Logistic regression in individual test scoring / by Chris T

If you've read any online reviews in the last, say, 10 years—you probably look for that bigass number in bold at the top and move along after seeing it's not a 10.

Some outlets are moving toward a system of objective scoring, but problems arise when limited datasets and auto-scaling creates anomalies with product rankings. Sometimes that 10/10 really is meaningless.

That's why philosophy is so important, and I'll cover just one of the ways I look at metrics here. 

For any test that can record results that rely on human perception to determine if something is "good" or "bad," you may want to use a logistic regression instead of a linear one or relational model in order to properly score a product. The truth is, there are lots of products out there that have wildly inflated scores on some review sites based on mathematically irrelevant differences in test readings. The truth is, humans aren't going to be able to discern the difference between screen black levels of 0.003cd/m^2 and 0.002cd/m^2. Similarly, it won't matter if a smartphone's peak brightness is 1,000cd/m^2 vs. 100,000cd/m^2, so it makes no sense to score these against a linear model—lest all other scores be rendered "shit" compared to a ridiculous outlier of zero utility. 

The benefit of a logistic regression is that we can set limits for scoring at the average human limits, and award points (or take them away) in an exponentially decreasing fashion. Thus, something that's slightly better than anything a human could see gets a 95/100, and something that's right at the limit gets 90/100, In the brightness example above, that outlier would get a 100/100 and push the "decent" result to 1/100 in a normal relational auto-scaling model. Instead of relating all scores to each other, we weigh the results against what someone could actually experience instead.

Let's look at screen brightness.

Brightness score (Regression)

X = screen brightness (cd/m^2), Y = score/100

Using an equation (f(x) = 100/1+200e^-(0.009*(screen brightness in cd/m^2))), we can make a chart that shows what the limits could be.

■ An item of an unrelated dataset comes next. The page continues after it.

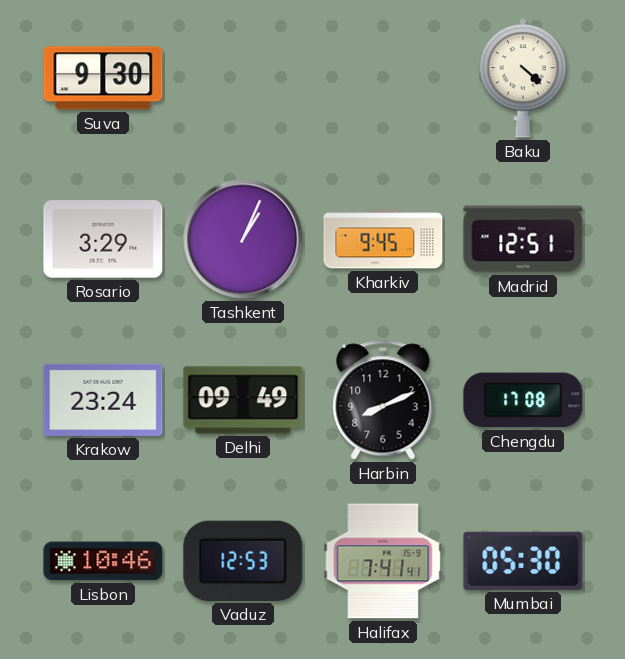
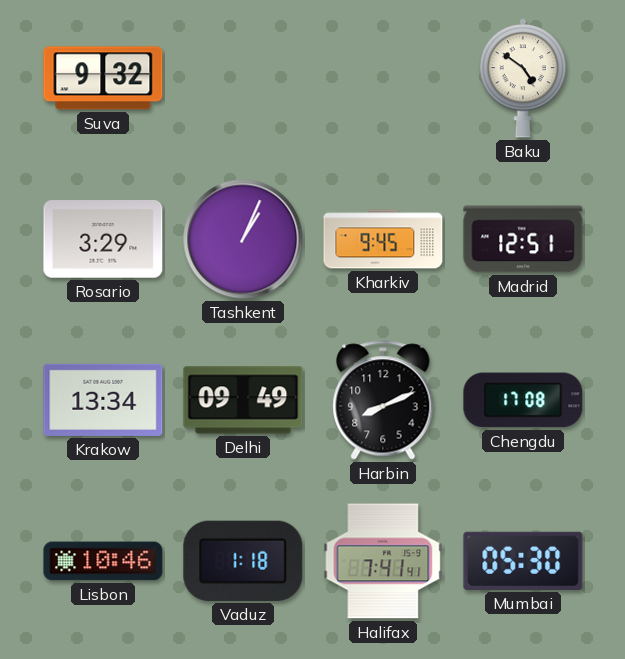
Suva: 9:30 -> 9:32
Baku: 4:22 -> 4:51
Krakow: 23:24 -> 13:34
Vaduz: 12:53 -> 1:18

Looking at the chart, we can see that the inflection point is around 350cd/m^2 and the crest is around 850. That's no accident: 350cd/m^2 is the minimum brightness needed to see an image in direct sunlight. 800cd/m^2 is the threshold of pain in a well-lit room. While these aren't scientific limits, they're just the ones I chose for this illustration. 

Note how the score doesn't reward ludicrous screen brightnesses past a certain point? See how the algorithm keeps sub-350 readouts in the scoring basement? That's by design. We set acceptable limits for what people need based on the philosophy of the product. By establishing the necessary parameters, we can then score against them.

We also don't want to discourage reaching for better heights, so we do reward the brighter screens—though we also want to preserve the philosophical integrity of the system. If we were to score our original hypothetical, 100,000cd/m^2 would get 99.9/100, the 1,000cd/m^2 would get 98/100. Both are ultra-high levels, but one is completely ludicrous, the other is realistic.

The user is the object of the product, not the scoring algorithm, so replacing scoring that rewards beating the pack with scoring that observes the user's needs is the right way forward.